▶ **PROBLEM DETAILS**
Leave out the images and return all the data word for word.

▶ **PROVIDED MATERIAL**
■ ■ ■ ■ ■ ■ ■
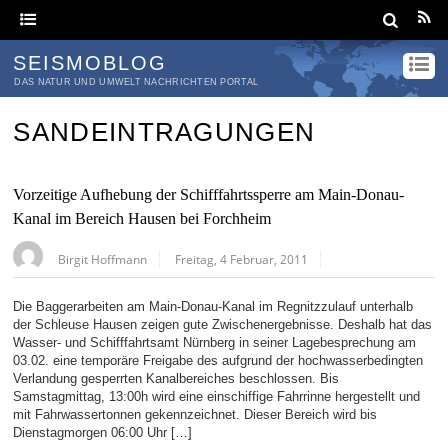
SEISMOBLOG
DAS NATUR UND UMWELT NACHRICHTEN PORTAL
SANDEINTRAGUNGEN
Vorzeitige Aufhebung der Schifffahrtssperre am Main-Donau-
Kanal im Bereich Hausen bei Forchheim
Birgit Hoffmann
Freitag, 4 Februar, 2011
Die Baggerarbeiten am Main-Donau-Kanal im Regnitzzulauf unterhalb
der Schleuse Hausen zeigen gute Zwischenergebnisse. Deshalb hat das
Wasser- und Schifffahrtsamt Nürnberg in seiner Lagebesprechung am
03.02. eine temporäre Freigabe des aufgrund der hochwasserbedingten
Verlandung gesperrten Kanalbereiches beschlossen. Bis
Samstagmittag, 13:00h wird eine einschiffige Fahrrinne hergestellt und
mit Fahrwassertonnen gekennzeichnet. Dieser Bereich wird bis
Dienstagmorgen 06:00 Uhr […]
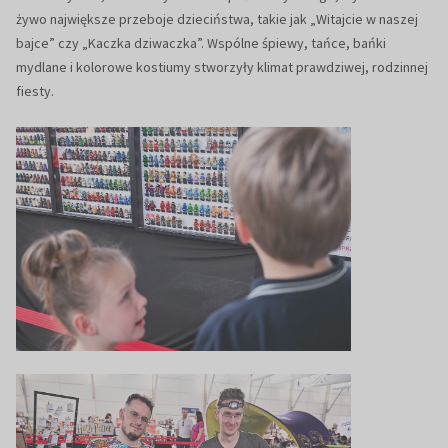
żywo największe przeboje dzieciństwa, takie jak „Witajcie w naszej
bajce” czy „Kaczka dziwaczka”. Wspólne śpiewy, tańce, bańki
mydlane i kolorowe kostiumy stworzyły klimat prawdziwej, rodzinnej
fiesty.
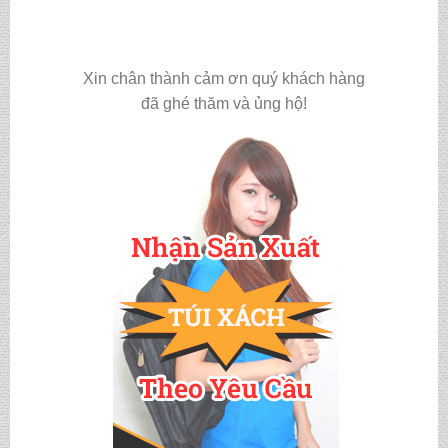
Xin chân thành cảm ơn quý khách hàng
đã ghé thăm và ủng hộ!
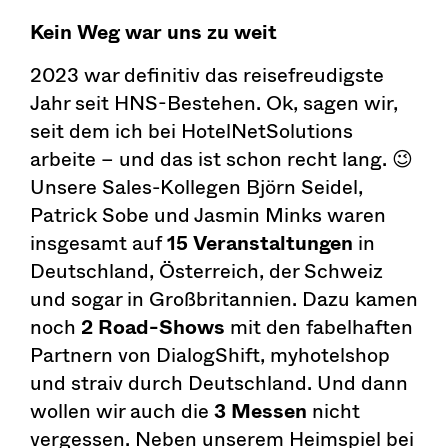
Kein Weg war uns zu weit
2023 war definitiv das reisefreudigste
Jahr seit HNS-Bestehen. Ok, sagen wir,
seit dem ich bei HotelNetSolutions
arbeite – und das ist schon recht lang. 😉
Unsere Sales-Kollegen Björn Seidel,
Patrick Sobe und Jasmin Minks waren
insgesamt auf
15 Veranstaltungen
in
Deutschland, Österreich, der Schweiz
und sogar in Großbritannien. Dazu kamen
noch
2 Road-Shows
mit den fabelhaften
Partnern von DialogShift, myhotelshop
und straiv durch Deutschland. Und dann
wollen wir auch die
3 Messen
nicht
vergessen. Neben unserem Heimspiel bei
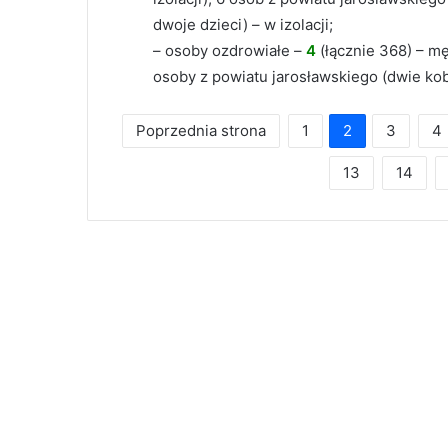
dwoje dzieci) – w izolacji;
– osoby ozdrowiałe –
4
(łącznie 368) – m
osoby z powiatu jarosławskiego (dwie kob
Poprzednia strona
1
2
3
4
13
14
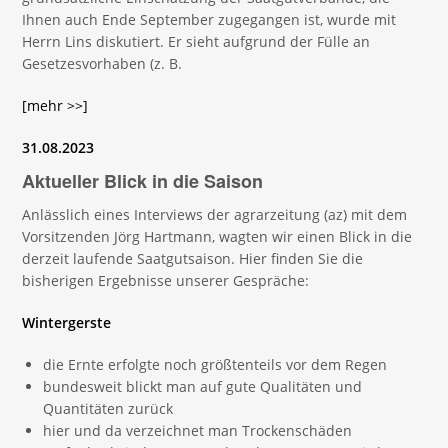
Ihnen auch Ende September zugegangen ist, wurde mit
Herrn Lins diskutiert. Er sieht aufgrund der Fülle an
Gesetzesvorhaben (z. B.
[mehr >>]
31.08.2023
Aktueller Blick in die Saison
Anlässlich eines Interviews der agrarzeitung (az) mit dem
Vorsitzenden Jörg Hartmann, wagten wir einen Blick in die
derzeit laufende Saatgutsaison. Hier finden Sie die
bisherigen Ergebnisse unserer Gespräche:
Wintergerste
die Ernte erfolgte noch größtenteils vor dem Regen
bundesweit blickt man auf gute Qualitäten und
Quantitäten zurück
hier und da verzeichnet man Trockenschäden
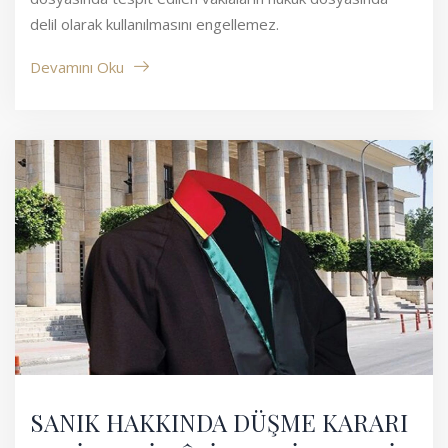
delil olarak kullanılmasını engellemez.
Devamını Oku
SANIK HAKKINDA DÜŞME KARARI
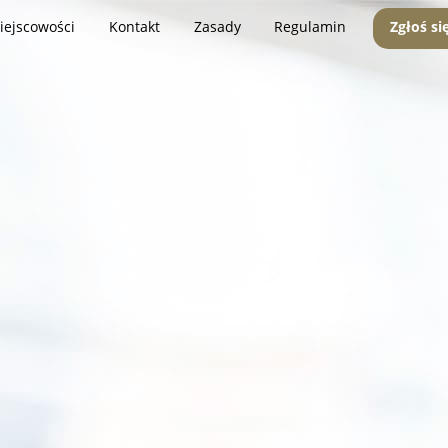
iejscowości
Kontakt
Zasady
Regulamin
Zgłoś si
■ ■ ■ ■ ■ ■ ■
▶ **EXERCISE OUTPUT**
SEISMOBLOG
DAS NATUR UND UMWELT NACHRICHTEN PORTAL
SANDEINTRAGUNGEN
Vorzeitige Aufhebung der Schifffahrtssperre am Main-Donau-
Kanal im Bereich Hausen bei Forchheim
Birgit Hoffmann
Freitag, 4 Februar, 2011
Die Baggerarbeiten am Main-Donau-Kanal im Regnitzzulauf unterhalb
der Schleuse Hausen zeigen gute Zwischenergebnisse. Deshalb hat das
Wasser- und Schifffahrtsamt Nürnberg in seiner Lagebesprechung am
03.02. eine temporäre Freigabe des aufgrund der hochwasserbedingten
Verlandung gesperrten Kanalbereiches beschlossen. Bis
Samstagmittag, 13:00h wird eine einschiffige Fahrrinne hergestellt und
mit Fahrwassertonnen gekennzeichnet. Dieser Bereich wird bis
Dienstagmorgen 06:00 Uhr […]
żywo największe przeboje dzieciństwa, takie jak „Witajcie w naszej
bajce” czy „Kaczka dziwaczka”. Wspólne śpiewy, tańce, bańki
mydlane i kolorowe kostiumy stworzyły klimat prawdziwej, rodzinnej
fiesty.
Xin chân thành cảm ơn quý khách hàng
đã ghé thăm và ủng hộ!
Kein Weg war uns zu weit
2023 war definitiv das reisefreudigste
Jahr seit HNS-Bestehen. Ok, sagen wir,
seit dem ich bei HotelNetSolutions
arbeite – und das ist schon recht lang. 😉
Unsere Sales-Kollegen Björn Seidel,
Patrick Sobe und Jasmin Minks waren
insgesamt auf
15 Veranstaltungen
in
Deutschland, Österreich, der Schweiz
und sogar in Großbritannien. Dazu kamen
noch
2 Road-Shows
mit den fabelhaften
Partnern von DialogShift, myhotelshop
und straiv durch Deutschland. Und dann
wollen wir auch die
3 Messen
nicht
vergessen. Neben unserem Heimspiel bei
dwoje dzieci) – w izolacji;
– osoby ozdrowiałe –
4
(łącznie 368) – m
osoby z powiatu jarosławskiego (dwie kob
Poprzednia strona
1
2
3
4
13
14
Ihnen auch Ende September zugegangen ist, wurde mit
Herrn Lins diskutiert. Er sieht aufgrund der Fülle an
Gesetzesvorhaben (z. B.
[mehr >>]
31.08.2023
Aktueller Blick in die Saison
Anlässlich eines Interviews der agrarzeitung (az) mit dem
Vorsitzenden Jörg Hartmann, wagten wir einen Blick in die
derzeit laufende Saatgutsaison. Hier finden Sie die
bisherigen Ergebnisse unserer Gespräche:
Wintergerste
die Ernte erfolgte noch größtenteils vor dem Regen
bundesweit blickt man auf gute Qualitäten und
Quantitäten zurück
hier und da verzeichnet man Trockenschäden
delil olarak kullanılmasını engellemez.
Devamını Oku
SANIK HAKKINDA DÜŞME KARARI
iejscowości
Kontakt
Zasady
Regulamin
Zgłoś si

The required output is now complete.